The Rutland (Vt.) Herald reports on a speech at Middlebury College by Scott Ritter, the head weapons inspector in Iraq who protested that there were no weapons of mass destruction in Iraq. Now, Mr. Ritter has presented some evidence that the United States is preparing for war with Iran, which Mr. Ritter correctly argues "would hasten the ongoing decline of American standing in the world," enabling Russia and China to fill the resulting vacuum.

Congress appears to be complicit in this plan, having approved funding for additional "bunker-busting" bombs and the bombers to carry them; both with contract completion dates this month.

Interestingly, he began his talk by talking about spring, and how mother birds will feed their young by "puking" [Mr. Ritter's word] into each one. He used that reference in his closing statement:

"'It is far too easy to look for people to blame,' he said. For instance, 'we blame the media, but the media simply give us what we're asking for.'

"Everyone needs to start understanding and caring about their Constitutional rights, and everyone needs to start finding the facts for themselves and taking strong individual stands, Ritter said. If you do nothing but take in what the TV and newspapers tell you, 'all you're going to get in return is puke.'"

I don't think The Ohio Republic has left much room for doubt as to its position on a war with Iran; but in case you do not want to follow the link, let me reiterate the conclusion:

A war with Iran will be a catastrophe from which the United States of America, as we now know it, will never recover. Not financially. Not politically. Not militarily. Not economically. Not ever.

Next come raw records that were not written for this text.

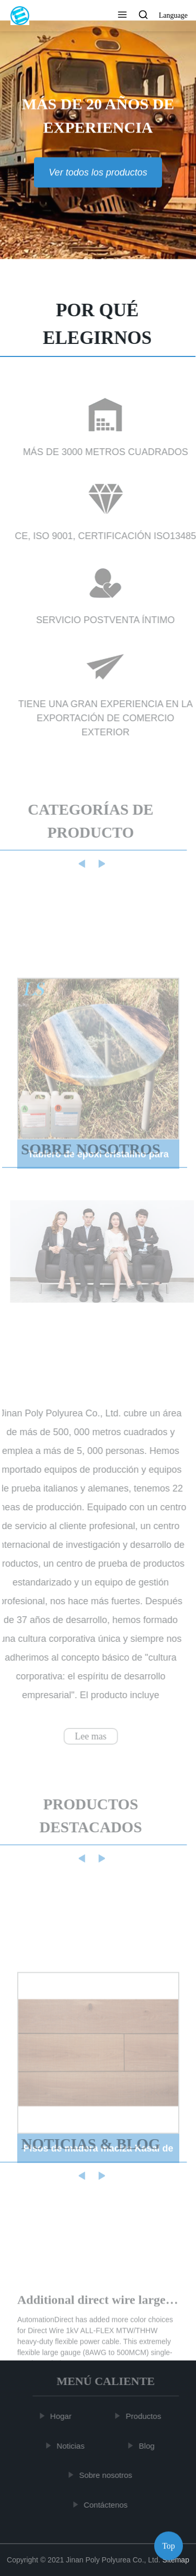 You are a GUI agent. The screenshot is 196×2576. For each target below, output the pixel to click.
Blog (148, 2445)
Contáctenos (107, 2504)
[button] (122, 15)
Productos (145, 2416)
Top (168, 2544)
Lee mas (89, 1736)
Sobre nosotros (106, 2475)
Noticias (72, 2445)
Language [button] (173, 15)
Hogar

Thanks to Vermont Commons for bringing this to my attention.

Friday, April 4, 2008

Can anyone say "military-industrial complex"?

President Dwight D. Eisenhower (left), who in my opinion is the most underrated President in American history, delivered his Farewell Address three days before yielding the Presidency to John F. Kennedy. In that 1961 speech, he warned against the development of a "military-industrial complex" in these words:

"This conjunction of an immense military establishment and a large arms industry is new in the American experience. The total influence -- economic, political, even spiritual -- is felt in every city, every State house, every office of the Federal government. We recognize the imperative need for this development. Yet we must not fail to comprehend its grave implications. Our toil, resources and livelihood are all involved; so is the very structure of our society.

"In the councils of government, we must guard against the acquisition of unwarranted influence, whether sought or unsought, by the military-industrial complex. The potential for the disastrous rise of misplaced power exists and will persist. "

Well, that potential has been realized, folks. As evidence, check out this article from the International Herald-Tribune, which gives the result of a survey indicating that members of Congress have collectively invested as much as $196 million in defense companies.

As Mike Tuggle wrote at Rebellion, instead of a conflict of interest, we now have in Congress an interest in conflict.